So maybe you want to argue that transfusions didn't start until Lemond. But why? If their effects had been known since the late 40s, why did it take 30 years for someone to try them? And even if they did start with Lemond, we know from the Olympics that they were being pushed on other riders as well. If Lemond transfused, some of his contemporaries must have as well. Then we have the problem of why EPO had such a dramatic effect.

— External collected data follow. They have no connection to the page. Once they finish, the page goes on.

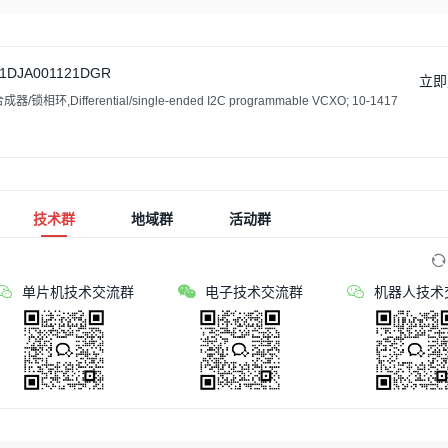
1DJA001121DGR
立即
/锁相环,Differential/single-ended I2C programmable VCXO; 10-1417
技术群
地域群
活动群
单片机技术交流群
电子技术交流群
机器人技术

This doesn't add up for me. If you want to argue that Lemond took steroids and other common drugs of his time, fine. If you want to argue that once in a while, Lemond or someone else might have tried transfusion, fine. I might not agree, but you can build a case for that. But the notion that Lemond's success depended on regularly transfusing requires us to believe that a) he was the first rider to use a PE technique that had been known and available for thirty years before he came along; and b) he was the only rider of his time using it. Dropping a) means bringing Merckx and all the others, even Anquetil, I guess, into the picture. Dropping b) means having to explain why EPO was such a game-changer.

I'd agree with you on logistics alone. Blood doping takes medical and storage planning to a level that riders & teams would need to dedicate resources for it. The PDM debacle showed how well that type of planning could go. I wouldn't rule out an effort to boost blood for a specific event or day of a GT. It was legal so it is likely.
The drugs that came to create the outlier performances were attempting to imitate the same advantage.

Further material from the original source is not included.